In 1991, Johnsons Point had a population of 231, and in 2001 it had a population of 155.

== Demographics ==
In 2011, Johnsons Point had a total population of 204 in one enumeration district. African descendants made up 94.30% of the population, followed by whites (2.59%), unknown (2.07%), and other mixed (1.04%). 62% of the population was Anglican with significant minorities of Adventists (10%) and Moravians (6%). 83.94% of the village was born in Antigua and Barbuda, with other countries of birth including the United Kingdom (6.22%), the United States (3.11%), and Dominica (2.07%).

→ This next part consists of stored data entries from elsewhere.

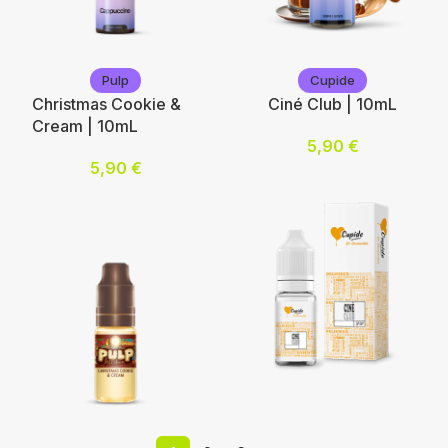
Eliquid France
Eliquid France
Pulp
Cupide
Christmas Cookie &
Ciné Club | 10mL
Cream | 10mL
5,90
€
Nicotine (mg/mL) :
5,90
€
Ajouter au panier
0
3
6
12
Choix des options
Cupide
Pulp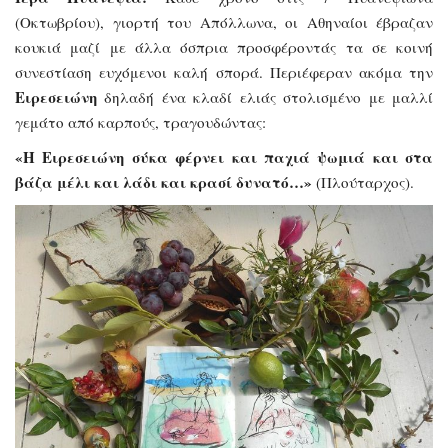
(Οκτωβρίου), γιορτή του Απόλλωνα, οι Αθηναίοι έβραζαν
κουκιά μαζί με άλλα όσπρια προσφέροντάς τα σε κοινή
συνεστίαση ευχόμενοι καλή σπορά. Περιέφεραν ακόμα την
Ειρεσειώνη
δηλαδή ένα κλαδί ελιάς στολισμένο με μαλλί
γεμάτο από καρπούς, τραγουδώντας:
«Η Ειρεσειώνη σύκα φέρνει και παχιά ψωμιά και στα
βάζα μέλι και λάδι και κρασί δυνατό…»
(Πλούταρχος).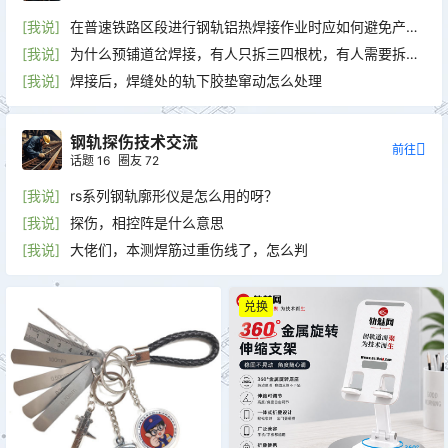
[我说]
在普速铁路区段进行钢轨铝热焊接作业时应如何避免产生
高焊头？
[我说]
为什么预铺道岔焊接，有人只拆三四根枕，有人需要拆一
节铁
[我说]
焊接后，焊缝处的轨下胶垫窜动怎么处理
钢轨探伤技术交流
前往
话题
16
圈友
72
[我说]
rs系列钢轨廓形仪是怎么用的呀？
[我说]
探伤，相控阵是什么意思
[我说]
大佬们，本测焊筋过重伤线了，怎么判
兑换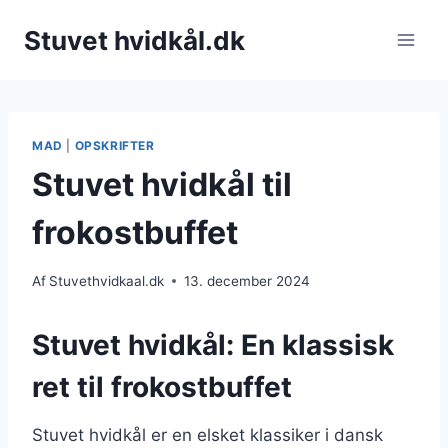
Fortsæt
Stuvet hvidkål.dk
til
indhold
MAD
|
OPSKRIFTER
Stuvet hvidkål til
frokostbuffet
Af
Stuvethvidkaal.dk
13. december 2024
Stuvet hvidkål: En klassisk
ret til frokostbuffet
Stuvet hvidkål er en elsket klassiker i dansk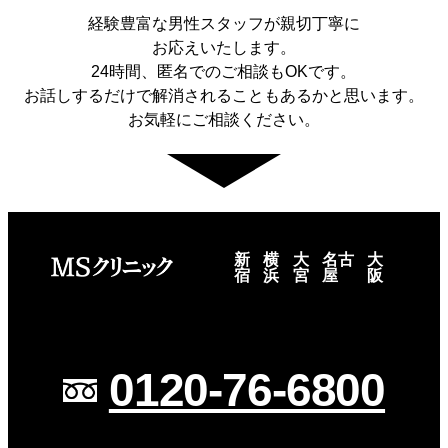
経験豊富な男性スタッフが親切丁寧に
お応えいたします。
24時間、匿名でのご相談もOKです。
お話しするだけで解消されることもあるかと思います。
お気軽にご相談ください。
新
横
大
名古
大
宿
浜
宮
屋
阪
0120-76-6800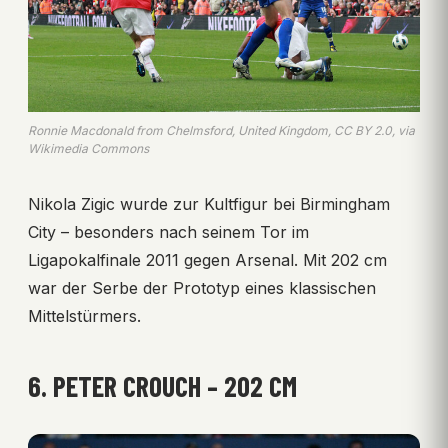
Ronnie Macdonald from Chelmsford, United Kingdom, CC BY 2.0, via
Wikimedia Commons
Nikola Zigic wurde zur Kultfigur bei Birmingham
City – besonders nach seinem Tor im
Ligapokalfinale 2011 gegen Arsenal. Mit 202 cm
war der Serbe der Prototyp eines klassischen
Mittelstürmers.
6. PETER CROUCH – 202 CM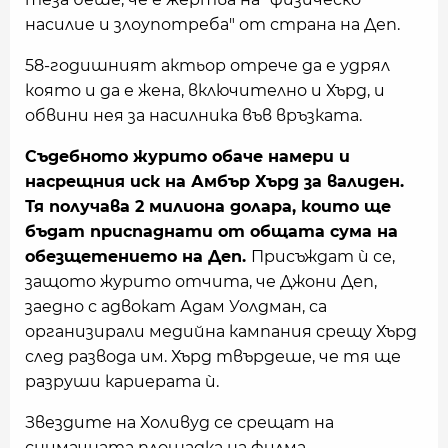
насилие и злоупотреба" от страна на Деп.
58-годишният актьор отрече да е удрял
която и да е жена, включително и Хърд, и
обвини нея за насилника във връзката.
Съдебното журито обаче намери и
насрещния иск на Амбър Хърд за валиден.
Тя получава 2 милиона долара, които ще
бъдат приспаднати от общата сума на
обезщетението на Деп.
Присъждат ѝ се,
защото журито отчита, че Джони Деп,
заедно с адвокат Адам Уолдман, са
организирали медийна кампания срещу Хърд
след развода им. Хърд твърдеше, че тя ще
разруши кариерата ѝ.
Звездите на Холивуд се срещат на
снимачната площадка на филма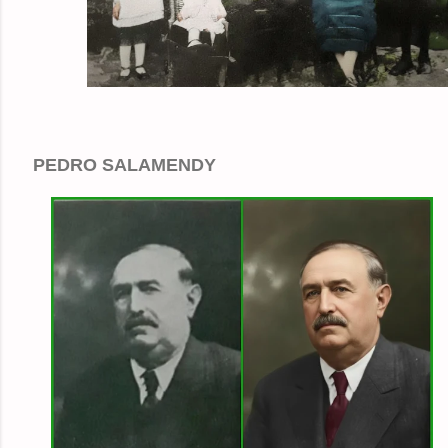
PEDRO SALAMENDY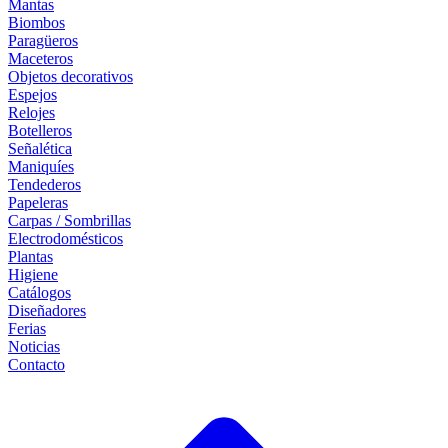
Mantas
Biombos
Paragüeros
Maceteros
Objetos decorativos
Espejos
Relojes
Botelleros
Señalética
Maniquíes
Tendederos
Papeleras
Carpas / Sombrillas
Electrodomésticos
Plantas
Higiene
Catálogos
Diseñadores
Ferias
Noticias
Contacto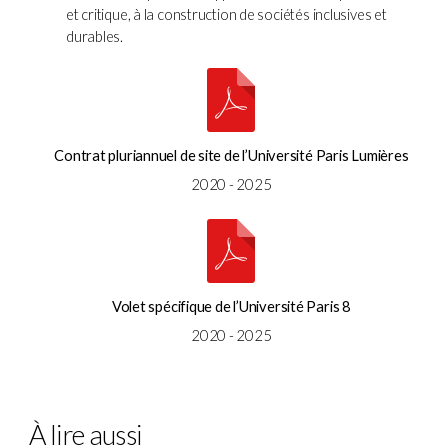
et critique, à la construction de sociétés inclusives et
durables.
Contrat pluriannuel de site de l’Université Paris Lumières
2020 - 2025
Volet spécifique de l’Université Paris 8
2020 - 2025
À lire aussi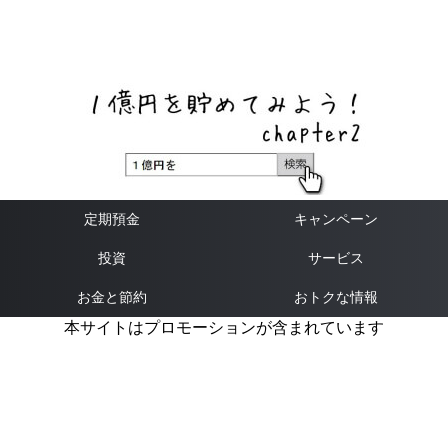
ネットバンク、メガバンク・地方銀行、信用金庫、信用組
合、労働金庫の高い金利の定期預金や証券会社・クラウド
ファンディング・クレジットカードのキャンペーン情報を
いち早く伝えるブログ
定期預金
キャンペーン
投資
サービス
お金と節約
おトクな情報
本サイトはプロモーションが含まれています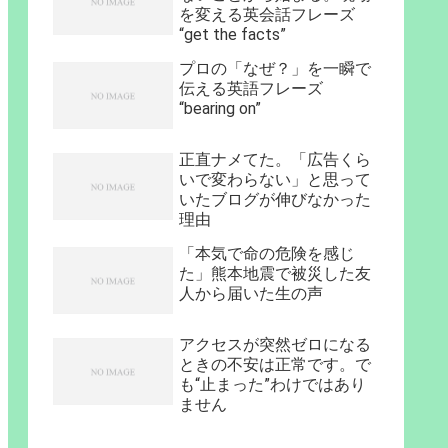
を変える英会話フレーズ
“get the facts”
プロの「なぜ？」を一瞬で
伝える英語フレーズ
“bearing on”
正直ナメてた。「広告くら
いで変わらない」と思って
いたブログが伸びなかった
理由
「本気で命の危険を感じ
た」熊本地震で被災した友
人から届いた生の声
アクセスが突然ゼロになる
ときの不安は正常です。で
も“止まった”わけではあり
ません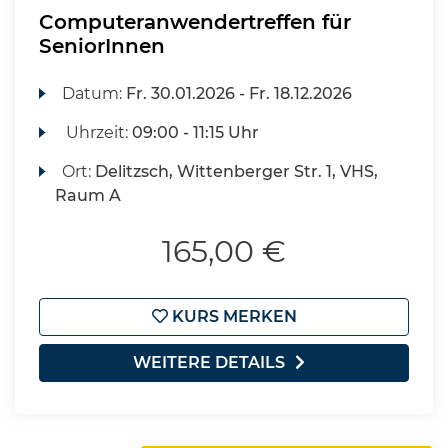
Computeranwendertreffen für
SeniorInnen
Datum:
Fr.
30.01.2026 -
Fr.
18.12.2026
Uhrzeit:
09:00 - 11:15 Uhr
Ort:
Delitzsch, Wittenberger Str. 1, VHS,
Raum A
165,00 €
KURS MERKEN
WEITERE DETAILS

In 2011, Johnsons Point had 81 households. About 90% of houses in the village used sheet metal roofs. 54.32% used concrete blocks for their outer walls, with smaller numbers using wood (29.63%) and a combination of wood and concrete (8.64%). Of the population born in Antigua and Barbuda, 22.70% have lived abroad at some point in their life.

== Features ==
The village can be accessed by Valley Road which connects it to St. John's northbound and Fig Tree Drive eastbound. In addition to Fort Johnsons Point and some beaches along the coast, there are several other locations in the village including a small grocery store, several tourist apartments, and Nelson's Rock. The village has a police and fire station which services much of the southwest coast.